В письме П. Н. Зайцеву от 9 февраля 1919 года Б. Пильняк размышлял, по сути, об исчерпанности «Петербургского текста русской литературы» и о наступающей новой литературной эпохе, ключевую роль в которой будет играть уже, очевидно, не Петербург со всем тем, что он привнес в русскую историю, а Москва: по предположению автора, рассказ «Санкт-Питер-Бурх» — «о Петре I Антихристе, уведшем Россию из Москвы в Петроград, и о большевиках, вернувших ее в обратное лоно, — не здесь ли ключ новой русской литературы?»80. Большевики (не коммунисты!) здесь противопоставляются Петру Первому.
Исследователями «Петербургского текста русской литературы» была отмечена опасность упрощенного представления об антиномии Петербург — Москва, опасность следования моде в изображении их противостояния: «Петербург vice versa Москва — слишком броская, эффектная... формулировка проблемы и, по сути дела, достаточно тривиальная смысловая конструкция, чтобы не стать объектом определенной моды с готовностью пойти на преувеличения и упрощения»81. Для Пильняка, с его готовностью идти на известные преувеличения, публицистическое заострение проблемы это была реальная опасность. Удалось ли ему избежать ее? И только ли о противостоянии двух столиц в русской истории идет речь в рассказе «Санкт-Питер-Бурх»?
Все же, думается, художественный итог рассказа лежит в несколько иной плоскости — не в сфере авторских заявлений, и он нацелен не на прошлое и настоящее, а на будущее Петербурга, Москвы, России независимо от места нахождения того, кто стоит у руля государственного механизма.
Тем и отличается «Санкт-Питер-Бурх» Пильняка от «Петербурга» Андрея Белого, что А. Белый в своем романе подвел «итог столь странной столице нашей и странной ее истории»82, а Пильняк избрал объектом «озорства», на самом же деле объектом глубокого художественного осмысления, новый виток петербургской и — шире — российской истории, послеоктябрьский, и свидетельствует, что о принципиальных отличиях говорить не приходится. Закончилась история императорского Петербурга, началась история новой России — Ивана Ивановича Иванова (хотя и не «императора», но именно к нему обращены слова Каменного гостя: «Поелику пребываем мыв силе своей и воле»), а уж в каком именно городе будет вершиться отныне история новой России — не столь важно: в Санкт-Питер-Бурхе или в Москве.

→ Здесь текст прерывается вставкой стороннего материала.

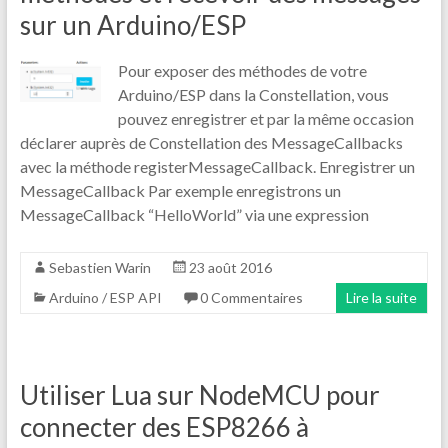
sur un Arduino/ESP
Pour exposer des méthodes de votre
Arduino/ESP dans la Constellation, vous
pouvez enregistrer et par la même occasion
déclarer auprès de Constellation des MessageCallbacks
avec la méthode registerMessageCallback. Enregistrer un
MessageCallback Par exemple enregistrons un
MessageCallback “HelloWorld” via une expression
Sebastien Warin
23 août 2016
Arduino / ESP API
0 Commentaires
Lire la suite
Utiliser Lua sur NodeMCU pour
connecter des ESP8266 à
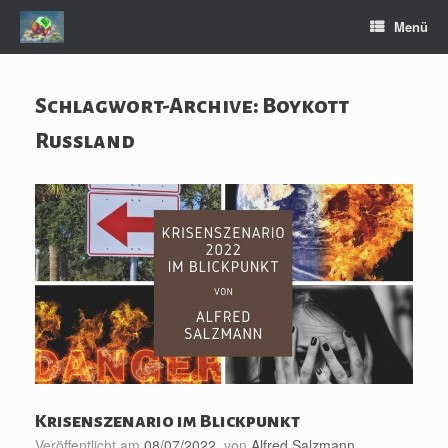
Zum
Menü
Inhalt
springen
Schlagwort-Archive:
Boykott
Russland
Krisenszenario im Blickpunkt
Veröffentlicht am
08/07/2022
von
Alfred Salzmann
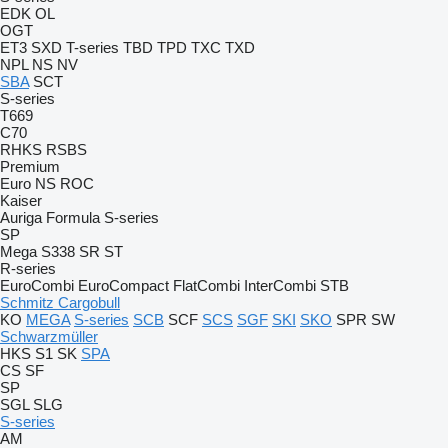
EDK
OL
OGT
ET3
SXD
T-series
TBD
TPD
TXC
TXD
NPL
NS
NV
SBA
SCT
S-series
T669
C70
RHKS
RSBS
Premium
Euro
NS
ROC
Kaiser
Auriga
Formula
S-series
SP
Mega
S338
SR
ST
R-series
EuroCombi
EuroCompact
FlatCombi
InterCombi
STB
Schmitz Cargobull
KO
MEGA
S-series
SCB
SCF
SCS
SGF
SKI
SKO
SPR
SW
Schwarzmüller
HKS
S1
SK
SPA
CS
SF
SP
SGL
SLG
S-series
AM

Название Москва, кстати, объясняется автором как «темные воды, — темные воды всегда буйны», и в этом объяснении содержится скрытая оцен-ка и пророчество: буйные воды не исключают различного ро-да половодий, наводнений и т. п., что в нашем представлении связано с петербургским периодом отечественной истории.

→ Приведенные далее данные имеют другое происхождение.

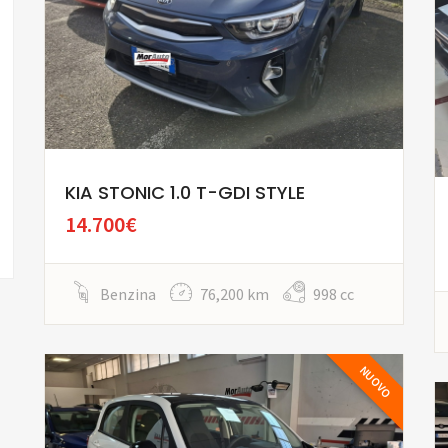
KIA STONIC 1.0 T-GDI STYLE
14.700€
Benzina
76,200 km
998 cc
NUOVO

Идея «торжества стихий», как определяющая (по Лотману) судьбу Петербурга83, прямо проецируется Пильняком и на будущую историю России «московского» ее периода. По сути, противопоставления Санкт-Питер-Бурха и Москвы в рассказе Пильняка по ценностному критерию нет: «московское» будущее также «темно» и непредсказуемо, как и «санкт-петербургское» прошлое. Ср. название одной из главок главы пятой романа Пильняка «Голый год», где содержится знаменитое описание поезда «мешочников» № 57: «Часть третья триптиха, самая темная». Вновь мы встречаемся, как это бывает часто у Пильняка, когда он пишет о тех или иных исторических событиях, с метафорой, яркой и запоминающейся, «но она же и скрывает предмет, облекая его дымкой образности»84, порождая различные интерпретации. И на проблему Петербург — Москва, как она представлена в рассказе в сопряжении с образом героя рассказа Иванова, возможен и несколько иной взгляд.